Vous allez vous prendre une claque, peu importe si elle vous fera mal, si elle vous plaira, qu'elle soit minuscule ou gigantesque, la gifle que représente Comment c'est loin vous touchera forcément la joue.
De retour aux côtés de son ami et acolyte Gringe, Orelsan rend ici un premier long métrage qui signe définitivement une amitié sincère et une histoire d'amour musicale entre deux mecs, qui ne se sont jamais séparés. Inspiré donc de sa propre vie et celle de son ami, le jeune trentenaire raconte les péripéties tragi-comiques de ces deux protagonistes se noyant dans un ennui grandiose et menant une vie des plus ordinaires. Désireux de percer dans le rap, ils n'ont cependant rien foutu depuis des mois et pas un seul morceau n'a vu le jour. Leur label décide de les lâcher par manque d'investissement, ils leur laissent cependant vingt quatre heures pour rendre un morceau digne de ce nom, sinon les liens sont rompus. Ce film se veut comme une démonstration amicale, qui nage entre conflits d'égo, désaccords, manque d'ambition et difficultés à se comprendre. Tout ça porté par une joie pugnace qui déborde toujours dans leurs sourires timides. Leur existence est sans fond, endormante, presque assommante. Rien ne se passe, ou ce qui arrive n'est qu'ordinaire.
Avec une nonchalance du jeu d'acteur qui d'ailleurs est tellement affinée et bien interprétée qu'on pourrait croire a la supercherie et penser qu'ils ne se savent pas filmer. C'est une histoire de jeunesse, Gringe trompe sa copine et se noie dans des histoires glauques avec des prostitués ou des inconnues, et Orelsan lui est noyé dans l'alcool dès 8h du matin après avoir fini sa nuit en tant que veilleur d'hôtel. Rien n'est lumineux dans leur histoire sauf ce qui les unie. Décidés à la dernière minute à rendre ce morceau, ils vont affronter plusieurs difficultés et obstacles avant d'espérer y arriver. Cette traversée du désert d'un extrême à l'autre donne le résultat d'une affection sincère et d'un espoir qui ne sera jamais vain.

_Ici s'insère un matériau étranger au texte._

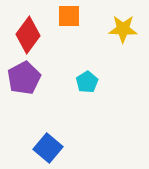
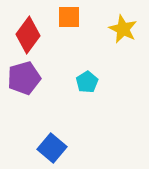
orange square: moved 1 px down
yellow star: rotated 24 degrees clockwise
purple pentagon: rotated 12 degrees clockwise
blue square: moved 4 px right
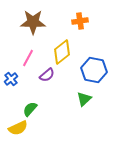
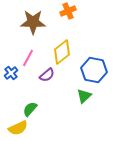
orange cross: moved 12 px left, 10 px up; rotated 14 degrees counterclockwise
blue cross: moved 6 px up
green triangle: moved 3 px up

C'est une belle histoire, mais c'est surtout celle de n'importe qui. A travers les personnages de ce conte moderne se retrouve qui veut bien s'y mettre, qui veut bien se laisser porter par la vie plutôt que de tenter de l'a faire basculer. Nous sommes tous ces deux mecs perdus et affranchis de tout espoir. Mais nous sommes, comme eux, tous capables de faire quelque chose. Ce n'est même pas une morale, c'est un esprit de camaraderie qui dépasse toutes les autres règles du jeu.
Si tu essaies de jouer, tu seras forcément gagnant, c'est ça, le message qui en ressort.
La sincérité de ce film passe par des surprises scénaristiques de taille, par l'émotion d'une grand mère qui participe à l'histoire sans le savoir, par les cris d'un ami qui est d'une folie rocambolesque, par des punchlines piquantes et d'une drôlerie exquise.
Avec une bande originale à son image, écrite avec sa plume et celle de son copilote, avec leurs voix qui forment une connivence sincère, les textes poétiques et cinglants des titres du film mais également de l'album sont chacun, forme de talent brut.
Comment c'est loin est d'un lyrisme authentique, soutenu par une photographie des plus réalistes et signée Offenstein (réalisateur d'En Solitaire, et directeur de la photographie de dizaines de longs-métrages dont Les Petits Mouchoirs, Ne le dis à personne...), et surtout donne l'envie qu'Orelsan n'arrête jamais de faire ce qu'il fait : Oser.